• PROBLEM TO WORK ON:
Search through the entries for the word "toho" and copy every line that has it.

Collected data
|---|

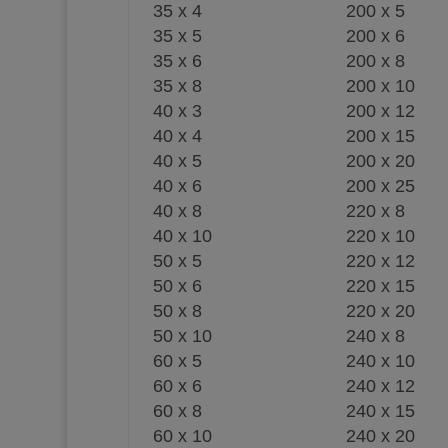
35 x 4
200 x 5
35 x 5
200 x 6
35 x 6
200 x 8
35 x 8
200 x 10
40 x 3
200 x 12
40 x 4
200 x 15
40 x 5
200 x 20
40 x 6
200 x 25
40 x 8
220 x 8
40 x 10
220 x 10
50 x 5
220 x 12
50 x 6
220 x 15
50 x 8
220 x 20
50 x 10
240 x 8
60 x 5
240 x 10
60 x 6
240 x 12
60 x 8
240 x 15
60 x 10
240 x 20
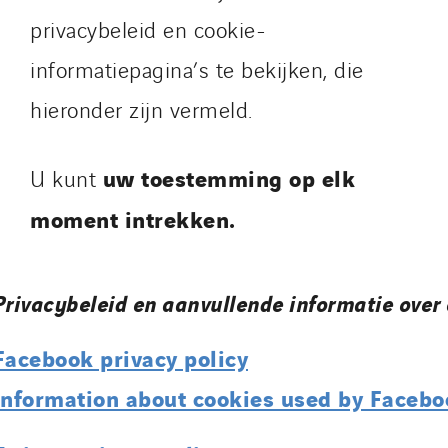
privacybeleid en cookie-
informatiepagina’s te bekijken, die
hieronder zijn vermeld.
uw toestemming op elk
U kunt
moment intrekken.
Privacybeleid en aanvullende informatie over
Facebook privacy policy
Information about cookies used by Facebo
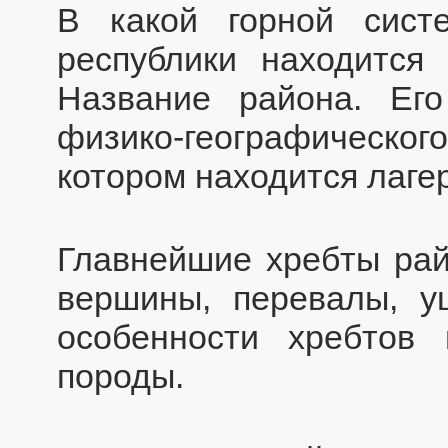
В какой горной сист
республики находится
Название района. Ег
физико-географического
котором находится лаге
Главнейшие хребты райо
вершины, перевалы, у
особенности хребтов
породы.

|---|

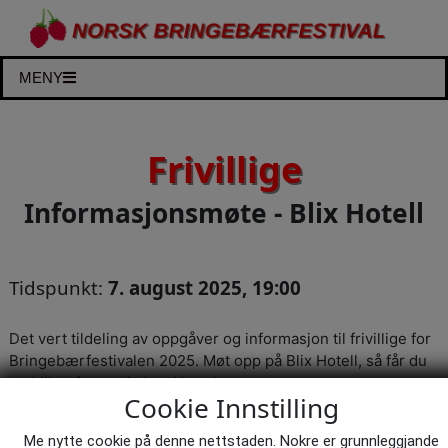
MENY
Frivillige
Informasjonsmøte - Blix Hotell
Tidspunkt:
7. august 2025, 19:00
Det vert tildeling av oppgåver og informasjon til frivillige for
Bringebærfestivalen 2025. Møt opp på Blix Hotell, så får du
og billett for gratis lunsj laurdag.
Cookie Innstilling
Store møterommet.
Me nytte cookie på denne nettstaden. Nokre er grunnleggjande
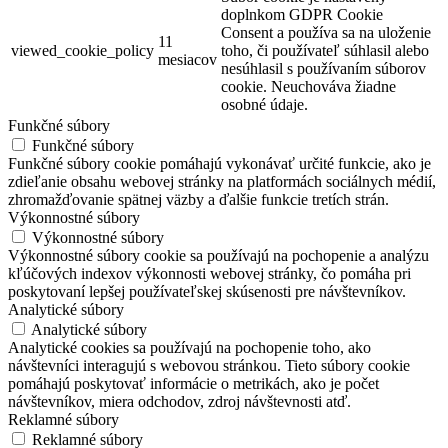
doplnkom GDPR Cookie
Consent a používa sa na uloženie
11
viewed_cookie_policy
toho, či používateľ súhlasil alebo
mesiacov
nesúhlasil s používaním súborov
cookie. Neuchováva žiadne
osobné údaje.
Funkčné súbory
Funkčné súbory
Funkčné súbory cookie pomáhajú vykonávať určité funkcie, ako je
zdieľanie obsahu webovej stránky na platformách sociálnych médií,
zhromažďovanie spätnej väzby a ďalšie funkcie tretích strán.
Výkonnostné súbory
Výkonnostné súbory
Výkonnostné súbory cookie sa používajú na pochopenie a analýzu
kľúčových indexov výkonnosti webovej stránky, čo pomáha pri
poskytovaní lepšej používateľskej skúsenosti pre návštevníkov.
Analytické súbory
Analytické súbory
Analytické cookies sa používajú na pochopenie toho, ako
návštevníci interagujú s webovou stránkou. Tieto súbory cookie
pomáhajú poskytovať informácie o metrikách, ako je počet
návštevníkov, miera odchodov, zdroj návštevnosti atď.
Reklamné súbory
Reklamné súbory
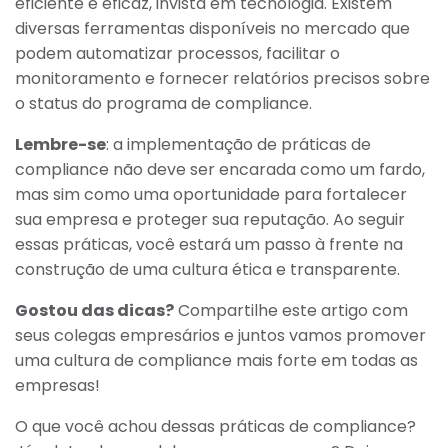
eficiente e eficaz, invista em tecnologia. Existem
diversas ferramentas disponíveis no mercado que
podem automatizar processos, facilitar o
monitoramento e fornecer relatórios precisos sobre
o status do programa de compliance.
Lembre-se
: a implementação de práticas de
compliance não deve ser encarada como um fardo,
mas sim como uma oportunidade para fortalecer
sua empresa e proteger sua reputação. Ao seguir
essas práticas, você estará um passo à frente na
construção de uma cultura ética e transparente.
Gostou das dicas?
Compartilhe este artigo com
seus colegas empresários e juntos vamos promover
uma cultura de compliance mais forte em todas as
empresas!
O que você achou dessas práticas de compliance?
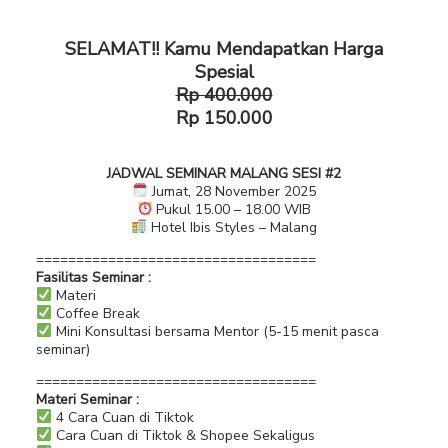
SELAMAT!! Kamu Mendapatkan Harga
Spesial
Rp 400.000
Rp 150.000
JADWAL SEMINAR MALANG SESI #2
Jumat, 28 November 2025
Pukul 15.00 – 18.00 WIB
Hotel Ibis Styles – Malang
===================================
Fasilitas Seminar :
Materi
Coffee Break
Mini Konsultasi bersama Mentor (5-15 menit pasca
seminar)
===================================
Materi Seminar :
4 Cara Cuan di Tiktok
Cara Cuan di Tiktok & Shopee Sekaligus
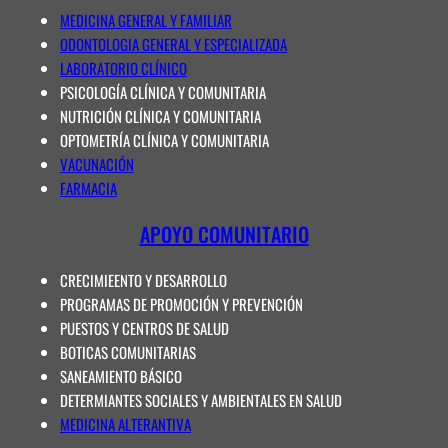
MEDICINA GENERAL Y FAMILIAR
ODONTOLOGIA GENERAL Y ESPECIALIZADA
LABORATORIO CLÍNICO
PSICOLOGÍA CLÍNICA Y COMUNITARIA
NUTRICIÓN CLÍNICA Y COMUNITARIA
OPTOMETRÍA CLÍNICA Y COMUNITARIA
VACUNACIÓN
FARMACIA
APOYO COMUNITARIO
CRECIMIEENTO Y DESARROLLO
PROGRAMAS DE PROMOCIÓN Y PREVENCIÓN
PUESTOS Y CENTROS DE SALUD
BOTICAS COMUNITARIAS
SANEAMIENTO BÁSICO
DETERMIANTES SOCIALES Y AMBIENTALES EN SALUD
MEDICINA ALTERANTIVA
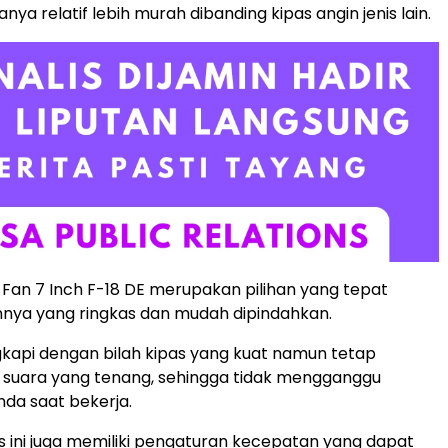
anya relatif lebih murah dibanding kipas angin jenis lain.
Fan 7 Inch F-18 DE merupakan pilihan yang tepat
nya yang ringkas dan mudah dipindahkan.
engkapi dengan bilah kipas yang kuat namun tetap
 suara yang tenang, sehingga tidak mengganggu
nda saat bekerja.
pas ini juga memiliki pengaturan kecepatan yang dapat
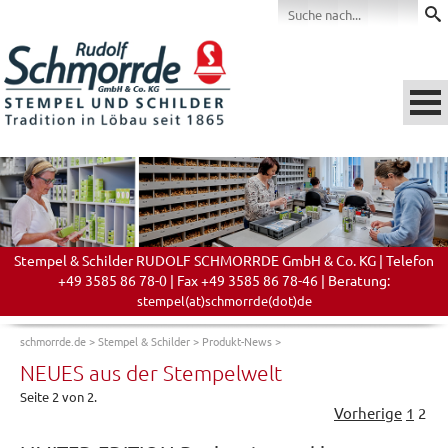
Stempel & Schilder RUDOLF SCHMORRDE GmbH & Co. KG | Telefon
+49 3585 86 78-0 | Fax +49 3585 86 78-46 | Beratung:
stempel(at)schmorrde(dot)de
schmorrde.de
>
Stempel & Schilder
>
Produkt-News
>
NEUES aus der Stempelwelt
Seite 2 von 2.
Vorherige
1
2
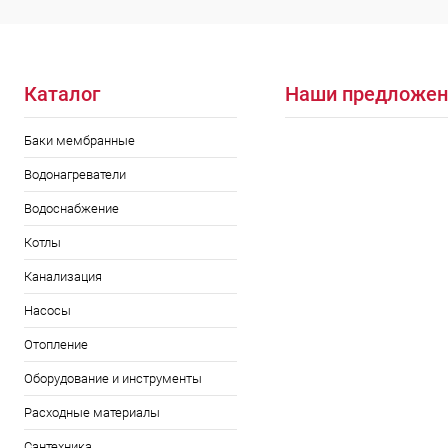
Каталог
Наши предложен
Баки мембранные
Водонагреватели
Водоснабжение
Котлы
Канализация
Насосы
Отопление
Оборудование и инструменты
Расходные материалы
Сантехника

|---|

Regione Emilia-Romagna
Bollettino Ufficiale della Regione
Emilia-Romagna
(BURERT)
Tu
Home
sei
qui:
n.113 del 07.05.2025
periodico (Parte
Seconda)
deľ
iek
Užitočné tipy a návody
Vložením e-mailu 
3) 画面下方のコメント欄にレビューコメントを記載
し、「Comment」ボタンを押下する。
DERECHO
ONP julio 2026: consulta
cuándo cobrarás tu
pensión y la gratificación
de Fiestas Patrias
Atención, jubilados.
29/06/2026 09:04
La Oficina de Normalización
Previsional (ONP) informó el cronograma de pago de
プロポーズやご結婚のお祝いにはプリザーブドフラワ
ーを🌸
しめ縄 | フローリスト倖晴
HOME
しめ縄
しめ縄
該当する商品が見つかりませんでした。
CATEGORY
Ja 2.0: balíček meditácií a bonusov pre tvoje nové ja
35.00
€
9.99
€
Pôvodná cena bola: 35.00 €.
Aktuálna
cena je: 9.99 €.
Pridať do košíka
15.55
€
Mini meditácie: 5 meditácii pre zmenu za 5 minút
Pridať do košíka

|---|

• WRITTEN REPLY:
toho, či používateľ súhlasil alebo
Analytické cookies sa používajú na pochopenie toho, ako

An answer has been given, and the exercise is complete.